Perspective: Cultural Values February 17, 2004


Printable Version

Machiavelli felt it was better to be feared than loved, and I have the greatest of respect for Niccolo Machiavelli as an observer of the nature of man. He saw man as inherently evil and thereby you had to focus on his nature which was dominated by convenience over conscience, and perhaps the greatest force to affect that personal convenience was personal fear. However, to be fair to Machiavelli, his observations were set in a time period with a surrounding culture. Machiavelli would in all likelihood have preferred things to be different, but even Hobbs looked at man as being inherently evil because of the culture of Hobbs’ times. If you look to other periods, such as the inception of America and those that bound together in sacrifice for its Declaration of Independence, or the efforts of what many see as the greatest generation after World War II, when they not only brought freedom, but moved to create a better world with the Marshall Plan. You see a different culture, and you see the most powerful component was not fear, but was instead conscience, and the greatest driver of conscience is love. Fear drives convenience to dominate, love drives conscience to dominate. Which is dominant in any period depends on the culture, what it values, and what it teaches its children. Conscience must be sensitized to reach the level that love overcomes fear. Good character where conscience overcomes convenience is much easier on an individual level because there is a better appreciation of the Golden Rule and the common good. Convenience dominates in the levels of power because convenience finds many allies in ambition, greed, hubris and their cousins. Conscience reaches power when the culture of the society appreciates conscience as a value and the powers of it being convenient are thus pulled to its side. History shows us that there have been periods that man’s evil dominated and had atrocities, other periods showed great charity. They occur in different societies simultaneously because each of us has the forces fighting within us. God gave us free choice to choose our nature, but the nature of the culture influences.
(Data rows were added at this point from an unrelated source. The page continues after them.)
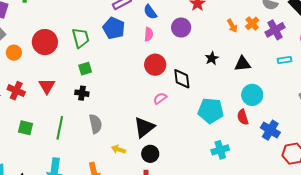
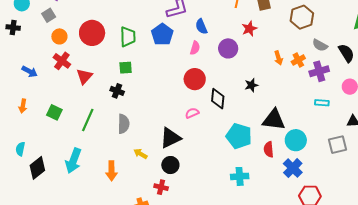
black triangle: (243, 64) -> (274, 120), moved, size x1.4
red cross: (16, 91) -> (62, 61), moved
cyan circle: (252, 95) -> (296, 140), moved

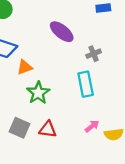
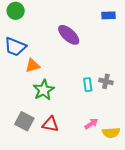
gray cross: (94, 54) -> (106, 81), moved, turned 32
cyan rectangle: (86, 84) -> (88, 85), size x0.6

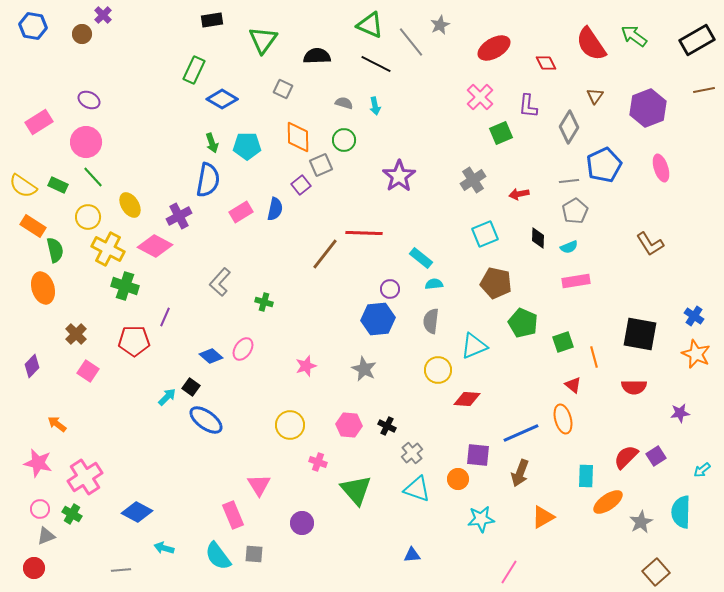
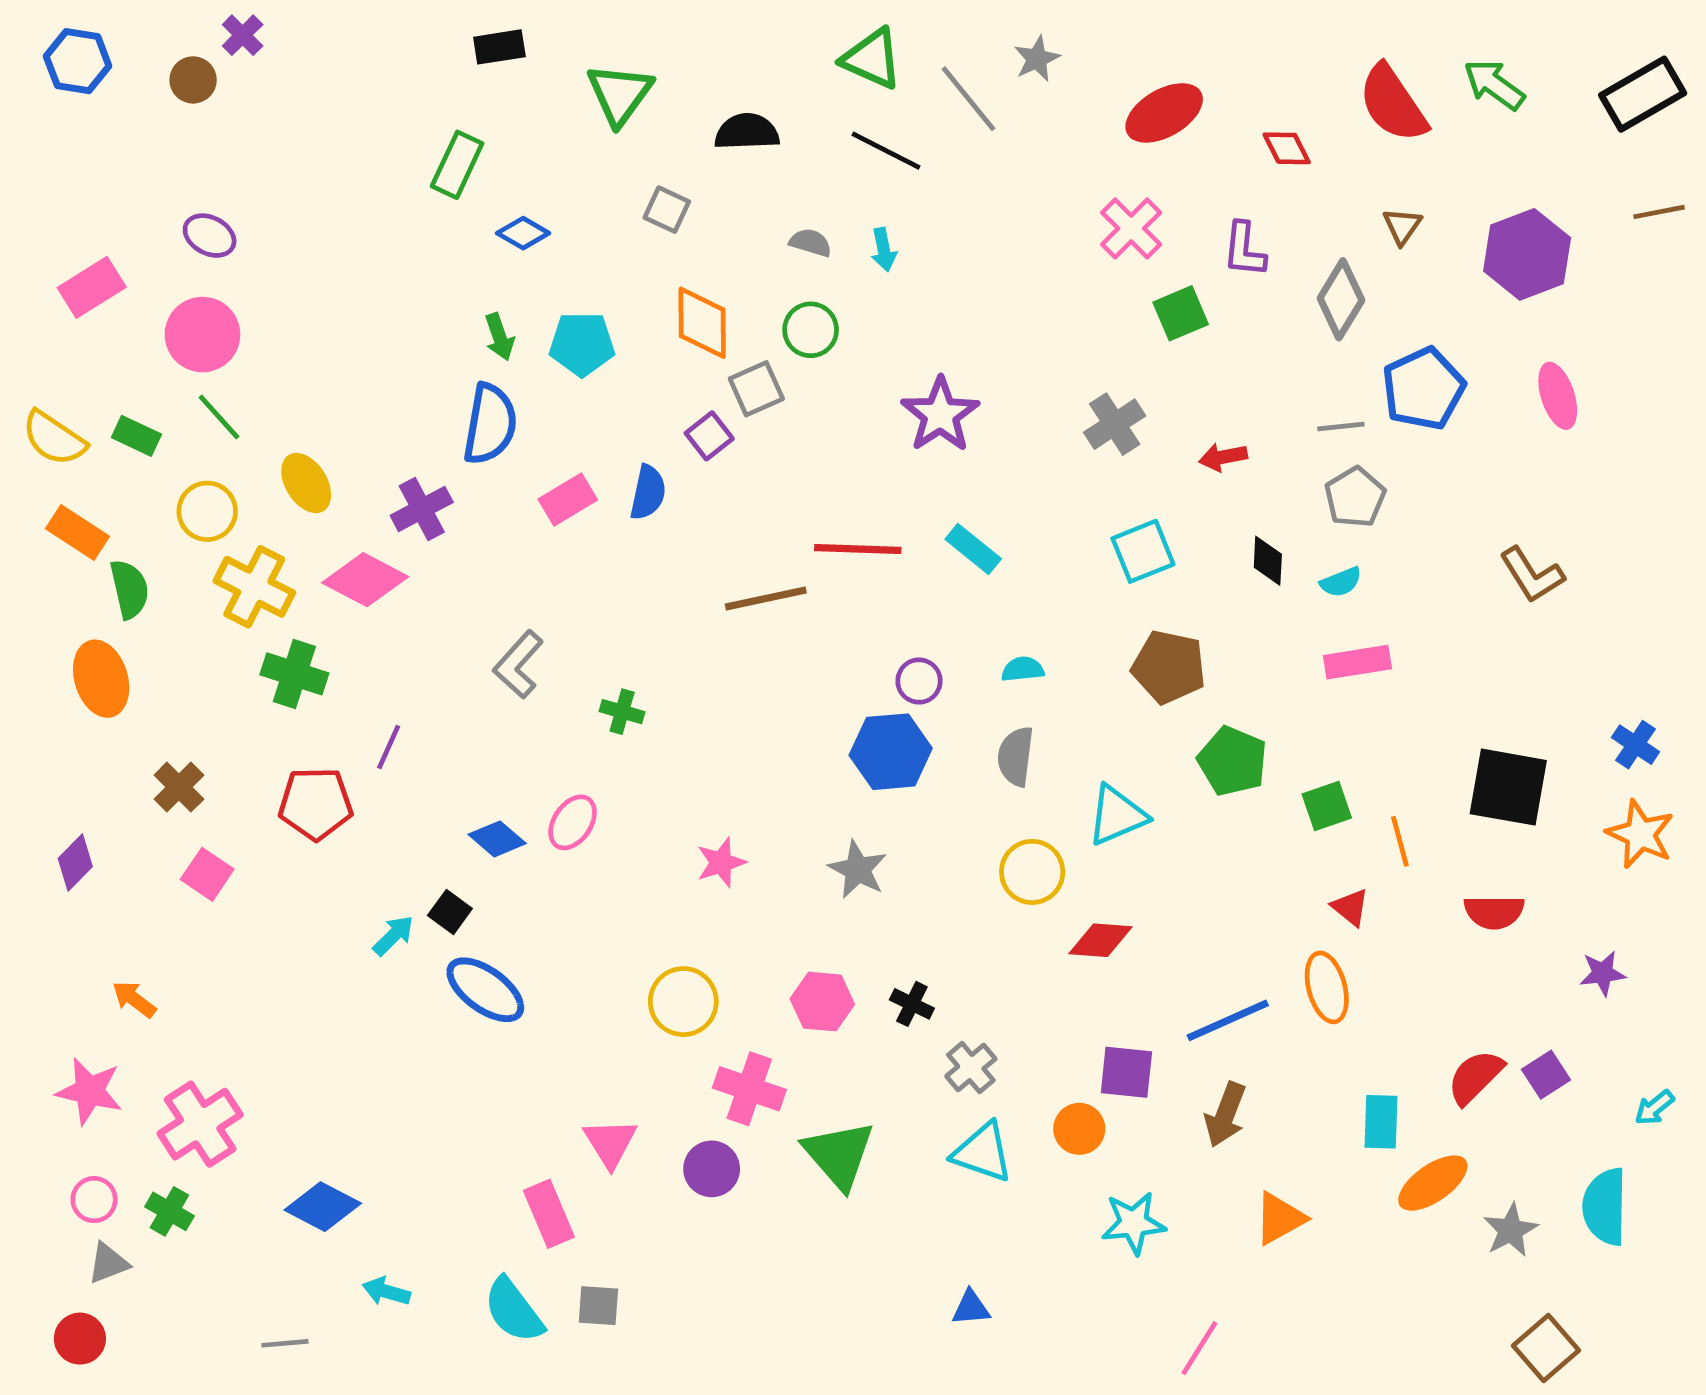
blue diamond: (222, 99) -> (523, 233), size x0.7
brown line: (325, 254) -> (766, 599), turned 40
cyan rectangle: (421, 258) -> (973, 549), moved
pink cross: (318, 462) -> (749, 1089), size x1.6
purple circle: (302, 523) -> (712, 1169), moved

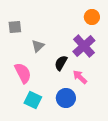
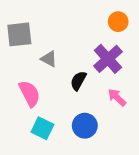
gray square: (15, 27) -> (19, 34), size x1.5
gray triangle: (38, 46) -> (49, 59), turned -48
pink arrow: (80, 77) -> (117, 97), moved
Growing up in Texas part of your education was a lot of witticism and simple stories. Some were a bit dated such at the advice “not to squat while you are wearing spurs”, others are longer lasting such as the fact “you should not complain about having no boots when you realize that other people have no feet”, and a few get a bit more complicated. One is the old story of the little boy who went into a café and sat at one of the few tables. The waitress came up and asked what he wanted, and he asked her how much an Ice Cream Sundae cost. Seeing that tied up one of her few tables she said fifty-cents rather abruptly. He slowly got his money out and counted it in one hand and then asked her how much for just a bowl of ice cream. Becoming increasingly frustrated as more people waited she answered, thirty-five cents. He said he would take the ice cream, she served it, he finished it, paid for it and went on his way. When she returned to clean the table she saw two nickels and five pennies stacked neatly beside the bowl as her tip. Obviously, he could have had what he wanted, but he cared more about seeing that he was fair with her.

That simple story can help each of us define ourselves. Was the boy naďve in not getting what he wished and should he have conveniently just gotten the Sundae? Was his concern for her such that it embarrassed her for having taken him so lightly when his concern was more about her than himself, or should she have just “realistically” realized that the fifteen-cents was a rather minor benefit for tying up a table? Even more important, what was the attitude of the surrounding people who watched and understood? They were the ones that would form the culture of the times. Or, did they admire the boy and the values that he showed? Did they themselves feel imposed upon because he was a small customer and they were going to buy more and they were delayed? Did they become irritated with the waitress for treating him poorly, and in keeping with the times, feel that he should have sued her for discrimination? Or, did they simply not care? Did they wonder what their child would have done in a similar situation?

It is the latter that has to become a concern if we are going to have a society that moves forward. Even before we can decide what we want to teach we have to recognize the need that it be taught, and we have to make it our personal responsibility to do so.

Machiavelli was totally right in his observation that half of life is fate, the other half you can control. Our family has always felt that if you took actions in God’s favor on those you could control, you could ask God’s favor on those that you did not. You normally receive in life as a result of what you give. The issue is the culture of the times and the power over whether the child that succeeds is one that is convenience or has conscience. It is not an issue of just what we teach our children, it is instead an issue of how actively we shape our society. Fear and love drive power which drives culture. It all depends on which is strongest.